Slate: Texas’ Largest Charter Chain is Teaching Creationism

by

Patrick Michels

Zack Kopplin, the creationism-bustin’ wunderkind who made a name for himself fighting Louisiana’s school voucher scheme in 2010, has a great piece in Slate today detailing how Responsive Education Solutions—Texas’ largest charter school network—is using junk science straight out of the intelligent design playbook.

Kopplin has made national headlines before by exposing junk science and other ideologically driven lessons in state-funded private schools in Louisiana. His story today suggests Texas charter schools may be using their freedom to do the same thing.

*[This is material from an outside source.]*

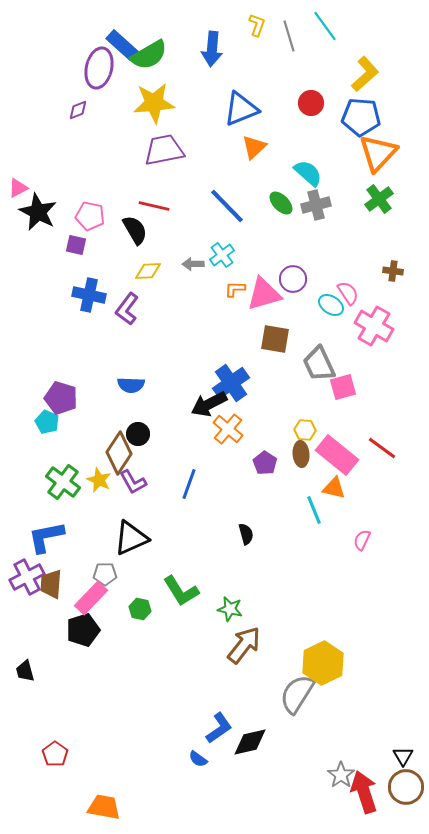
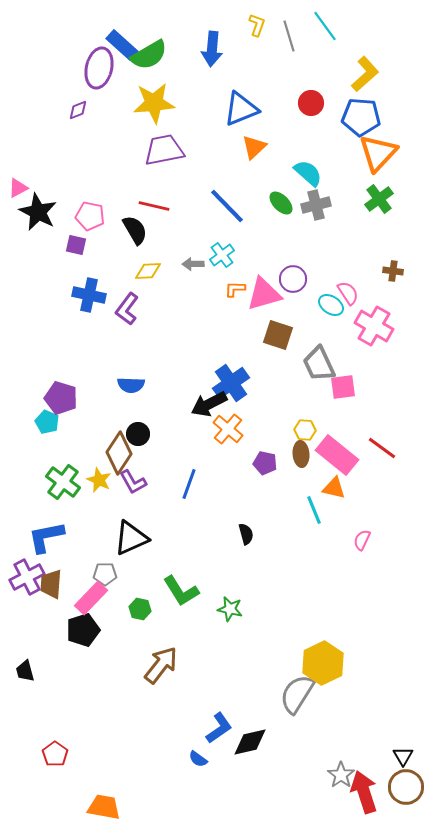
brown square at (275, 339): moved 3 px right, 4 px up; rotated 8 degrees clockwise
pink square at (343, 387): rotated 8 degrees clockwise
purple pentagon at (265, 463): rotated 20 degrees counterclockwise
brown arrow at (244, 645): moved 83 px left, 20 px down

It’s also an interesting window into charter school operations that can be pretty opaque, despite Texas’ open records laws.

Through an open records request, Kopplin got his hands on a few of Responsive Ed’s “Knowledge Units” workbooks, which, for starters cast doubt on evolution and the scientific consensus that the Earth is between 4 and 5 billion years old. Kopplin asked the Lewisville-based school’s leadership about that:

In response to a question about whether Responsive Ed teaches creationism, its vice president of academic affairs, Rosalinda Gonzalez, told me that the curriculum “teaches evolution, noting, but not exploring, the existence of competing theories.”

Bringing creationism into a classroom by undermining evolution and “noting … competing theories” is still unconstitutional. What’s more, contrary to Gonzalez’s statement, teaching about supernatural creation in the section on the origins of life is doing far more than noting competing theories.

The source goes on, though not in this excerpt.